Le ministère de l’Éducation nationale, de l’Alphabétisation, de l’Enseignement technique et de la Formation professionnelle vient de briser net une tendance qui s’était installée dans de nombreux établissements scolaires de la capitale. Par une lettre signée par l’Inspecteur régional de l’Éducation, Thiapato Barry, l’Inspection régionale de l’Éducation de Conakry demande officiellement aux Directeurs communaux de l’Éducation d’interdire toute organisation de fêtes de couleurs, de journées sans sac et d’autres manifestations similaires jugées éloignées du cadre pédagogique.

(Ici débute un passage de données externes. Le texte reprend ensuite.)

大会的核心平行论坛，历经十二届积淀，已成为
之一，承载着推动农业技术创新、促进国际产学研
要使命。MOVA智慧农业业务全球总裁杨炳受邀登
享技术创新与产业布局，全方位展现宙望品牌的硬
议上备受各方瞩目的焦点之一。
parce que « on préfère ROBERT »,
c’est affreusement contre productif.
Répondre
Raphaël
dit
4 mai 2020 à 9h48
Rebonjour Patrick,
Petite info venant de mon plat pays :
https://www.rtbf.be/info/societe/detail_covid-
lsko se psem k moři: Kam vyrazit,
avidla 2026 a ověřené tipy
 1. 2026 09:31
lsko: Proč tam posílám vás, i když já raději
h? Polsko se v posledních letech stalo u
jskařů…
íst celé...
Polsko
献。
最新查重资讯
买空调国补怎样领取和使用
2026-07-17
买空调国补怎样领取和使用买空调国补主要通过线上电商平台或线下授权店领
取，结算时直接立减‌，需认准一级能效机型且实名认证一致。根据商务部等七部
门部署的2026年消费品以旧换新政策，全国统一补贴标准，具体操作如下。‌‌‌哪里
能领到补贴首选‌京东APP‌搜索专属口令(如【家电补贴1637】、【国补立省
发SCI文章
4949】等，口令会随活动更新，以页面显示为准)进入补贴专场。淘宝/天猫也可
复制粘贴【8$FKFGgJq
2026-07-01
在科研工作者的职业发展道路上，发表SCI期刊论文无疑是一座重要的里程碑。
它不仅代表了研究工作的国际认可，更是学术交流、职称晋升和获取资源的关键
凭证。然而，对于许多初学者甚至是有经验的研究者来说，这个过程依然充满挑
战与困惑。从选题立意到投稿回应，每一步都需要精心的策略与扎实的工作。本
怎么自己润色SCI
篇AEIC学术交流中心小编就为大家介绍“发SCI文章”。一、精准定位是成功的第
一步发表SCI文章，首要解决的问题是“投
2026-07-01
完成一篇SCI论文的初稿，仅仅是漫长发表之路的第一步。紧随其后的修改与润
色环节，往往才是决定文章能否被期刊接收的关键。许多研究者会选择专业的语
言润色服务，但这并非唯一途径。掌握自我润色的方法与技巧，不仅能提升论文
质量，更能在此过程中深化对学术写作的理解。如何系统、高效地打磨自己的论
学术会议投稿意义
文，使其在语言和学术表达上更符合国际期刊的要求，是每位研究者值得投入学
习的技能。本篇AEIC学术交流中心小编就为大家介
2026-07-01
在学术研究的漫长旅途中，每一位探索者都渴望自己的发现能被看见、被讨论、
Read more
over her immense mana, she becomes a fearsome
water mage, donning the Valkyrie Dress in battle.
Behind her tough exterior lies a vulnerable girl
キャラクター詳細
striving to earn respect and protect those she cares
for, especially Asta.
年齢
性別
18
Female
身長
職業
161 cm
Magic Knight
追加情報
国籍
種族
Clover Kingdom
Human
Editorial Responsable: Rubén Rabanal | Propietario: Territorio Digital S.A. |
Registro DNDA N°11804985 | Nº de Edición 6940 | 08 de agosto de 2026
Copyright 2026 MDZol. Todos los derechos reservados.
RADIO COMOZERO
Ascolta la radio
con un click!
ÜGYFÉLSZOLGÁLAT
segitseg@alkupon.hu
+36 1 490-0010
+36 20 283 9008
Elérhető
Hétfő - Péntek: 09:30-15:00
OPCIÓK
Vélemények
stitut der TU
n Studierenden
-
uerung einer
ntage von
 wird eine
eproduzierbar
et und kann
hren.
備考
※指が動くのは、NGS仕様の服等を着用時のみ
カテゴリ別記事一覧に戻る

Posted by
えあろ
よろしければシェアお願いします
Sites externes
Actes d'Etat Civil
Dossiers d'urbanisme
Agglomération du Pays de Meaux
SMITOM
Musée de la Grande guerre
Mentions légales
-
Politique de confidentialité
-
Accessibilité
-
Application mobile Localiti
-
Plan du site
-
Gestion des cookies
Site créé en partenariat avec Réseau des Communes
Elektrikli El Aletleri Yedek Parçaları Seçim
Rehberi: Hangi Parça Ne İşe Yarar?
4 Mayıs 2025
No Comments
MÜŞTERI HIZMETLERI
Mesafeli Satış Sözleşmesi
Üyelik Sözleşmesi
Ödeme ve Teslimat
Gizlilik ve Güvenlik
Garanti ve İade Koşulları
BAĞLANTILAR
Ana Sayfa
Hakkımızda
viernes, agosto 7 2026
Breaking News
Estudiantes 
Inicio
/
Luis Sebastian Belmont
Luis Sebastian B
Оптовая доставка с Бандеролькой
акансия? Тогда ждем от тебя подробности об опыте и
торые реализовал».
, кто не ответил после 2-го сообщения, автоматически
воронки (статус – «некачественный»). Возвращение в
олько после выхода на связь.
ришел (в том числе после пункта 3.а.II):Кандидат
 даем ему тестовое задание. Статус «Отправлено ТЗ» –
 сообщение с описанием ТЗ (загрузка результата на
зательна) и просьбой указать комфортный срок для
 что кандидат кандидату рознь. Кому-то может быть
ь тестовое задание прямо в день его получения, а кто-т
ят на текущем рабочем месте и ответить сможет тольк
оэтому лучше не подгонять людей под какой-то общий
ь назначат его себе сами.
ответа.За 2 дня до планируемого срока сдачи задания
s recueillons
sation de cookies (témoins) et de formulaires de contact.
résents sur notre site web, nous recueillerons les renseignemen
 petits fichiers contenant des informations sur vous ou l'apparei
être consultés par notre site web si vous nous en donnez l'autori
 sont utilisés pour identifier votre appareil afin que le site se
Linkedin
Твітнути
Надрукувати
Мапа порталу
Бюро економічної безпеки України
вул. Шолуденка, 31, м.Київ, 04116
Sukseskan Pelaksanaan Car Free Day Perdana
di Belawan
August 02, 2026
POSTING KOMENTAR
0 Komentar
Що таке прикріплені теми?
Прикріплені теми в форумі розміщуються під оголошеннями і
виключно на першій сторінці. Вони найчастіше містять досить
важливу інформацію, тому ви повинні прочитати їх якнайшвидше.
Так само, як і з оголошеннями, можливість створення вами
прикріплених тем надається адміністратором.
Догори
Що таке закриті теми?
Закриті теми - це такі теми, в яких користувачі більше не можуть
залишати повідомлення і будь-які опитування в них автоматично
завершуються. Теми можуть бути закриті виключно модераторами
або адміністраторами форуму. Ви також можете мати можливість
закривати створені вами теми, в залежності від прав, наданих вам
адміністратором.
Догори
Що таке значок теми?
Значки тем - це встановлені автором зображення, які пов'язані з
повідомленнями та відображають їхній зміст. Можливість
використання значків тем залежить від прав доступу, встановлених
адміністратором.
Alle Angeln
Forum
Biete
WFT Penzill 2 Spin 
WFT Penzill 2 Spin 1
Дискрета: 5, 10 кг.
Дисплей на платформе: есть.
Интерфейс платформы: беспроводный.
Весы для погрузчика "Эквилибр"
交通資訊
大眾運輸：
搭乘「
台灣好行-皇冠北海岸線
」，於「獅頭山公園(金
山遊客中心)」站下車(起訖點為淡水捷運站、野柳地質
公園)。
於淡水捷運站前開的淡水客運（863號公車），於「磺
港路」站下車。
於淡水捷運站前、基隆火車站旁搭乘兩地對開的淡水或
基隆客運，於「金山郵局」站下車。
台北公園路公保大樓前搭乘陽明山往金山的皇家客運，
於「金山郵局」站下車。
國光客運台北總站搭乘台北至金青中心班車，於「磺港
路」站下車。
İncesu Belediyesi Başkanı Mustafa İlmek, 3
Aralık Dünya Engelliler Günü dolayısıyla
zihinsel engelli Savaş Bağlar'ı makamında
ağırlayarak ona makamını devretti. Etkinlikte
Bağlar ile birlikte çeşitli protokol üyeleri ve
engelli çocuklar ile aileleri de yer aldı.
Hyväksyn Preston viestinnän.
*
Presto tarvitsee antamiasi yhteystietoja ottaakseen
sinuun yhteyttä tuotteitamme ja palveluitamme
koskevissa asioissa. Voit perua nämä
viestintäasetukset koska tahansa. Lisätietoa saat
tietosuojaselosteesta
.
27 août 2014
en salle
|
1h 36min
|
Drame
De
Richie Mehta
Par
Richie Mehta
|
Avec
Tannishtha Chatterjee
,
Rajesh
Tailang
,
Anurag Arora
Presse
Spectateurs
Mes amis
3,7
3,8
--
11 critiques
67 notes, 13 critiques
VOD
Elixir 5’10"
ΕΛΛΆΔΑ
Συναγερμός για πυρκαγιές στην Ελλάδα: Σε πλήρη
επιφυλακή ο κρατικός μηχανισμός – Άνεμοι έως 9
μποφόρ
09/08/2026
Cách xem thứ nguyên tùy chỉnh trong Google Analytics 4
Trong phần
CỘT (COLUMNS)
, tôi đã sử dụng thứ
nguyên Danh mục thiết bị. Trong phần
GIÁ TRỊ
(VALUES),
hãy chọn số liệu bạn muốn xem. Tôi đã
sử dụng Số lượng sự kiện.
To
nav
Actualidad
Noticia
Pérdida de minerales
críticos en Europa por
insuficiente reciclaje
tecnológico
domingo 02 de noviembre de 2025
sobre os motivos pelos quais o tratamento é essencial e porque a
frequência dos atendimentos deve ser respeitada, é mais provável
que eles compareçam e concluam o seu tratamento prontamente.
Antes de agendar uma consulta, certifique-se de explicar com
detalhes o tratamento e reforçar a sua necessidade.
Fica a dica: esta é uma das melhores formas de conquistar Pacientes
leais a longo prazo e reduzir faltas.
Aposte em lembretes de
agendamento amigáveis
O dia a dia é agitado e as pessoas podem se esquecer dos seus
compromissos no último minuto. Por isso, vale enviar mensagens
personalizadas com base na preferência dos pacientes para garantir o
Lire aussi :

Dans ce courrier daté du 19 mai 2026, l’autorité académique déplore la multiplication, ces derniers temps, d’activités présentées comme « culturelles » mais qui, selon elle, s’écartent des objectifs de l’école guinéenne et risquent de transformer les classes en verger de divertissements au détriment de l’apprentissage. Il est clairement indiqué que les fêtes de couleurs, où les élèves se lancent de la poudre colorée, et les journées sans sac, où les classes se vident de manuels et de cahiers, doivent désormais être interdites dans tous les établissements relevant des différentes communes de Conakry.
La lettre invite les Directeurs communaux de l’Éducation à prendre « toutes les dispositions nécessaires » pour faire appliquer la mesure, en rappelant que seules les activités directement encadrées par le projet éducatif et les programmes ministériels doivent être autorisées.
L’inspecteur régional met en avant le « sens élevé de responsabilité » des directeurs, dans l’espoir de voir cette décision respectée à la lettre, sans contestation ni débordement.
Cette décision suscite déjà des réactions contrastées. Si certains enseignants saluent une réaffirmation du sérieux scolaire et une limitation des risques de désordre, d’autres s’inquiètent de la perte de moments de convivialité et de souplesse qui, selon eux, contribuaient à alléger le climat dans les établissements. Les parents, quant à eux, se divisent entre ceux qui approuvent le retour à une discipline plus stricte et ceux qui craignent une rigidification excessive de la vie scolaire.
En interdisant formellement les fêtes de couleurs et les journées sans sac, les autorités éducatives de Conakry envoient un message clair : l’école guinéenne doit rester d’abord un lieu d’études et de formation, et non un espace de divertissement non encadré. La suite du débat devrait se jouer sur le terrain, avec le contrôle effectif des établissements et la réaction des acteurs de l’école, des enseignants jusqu’aux élèves.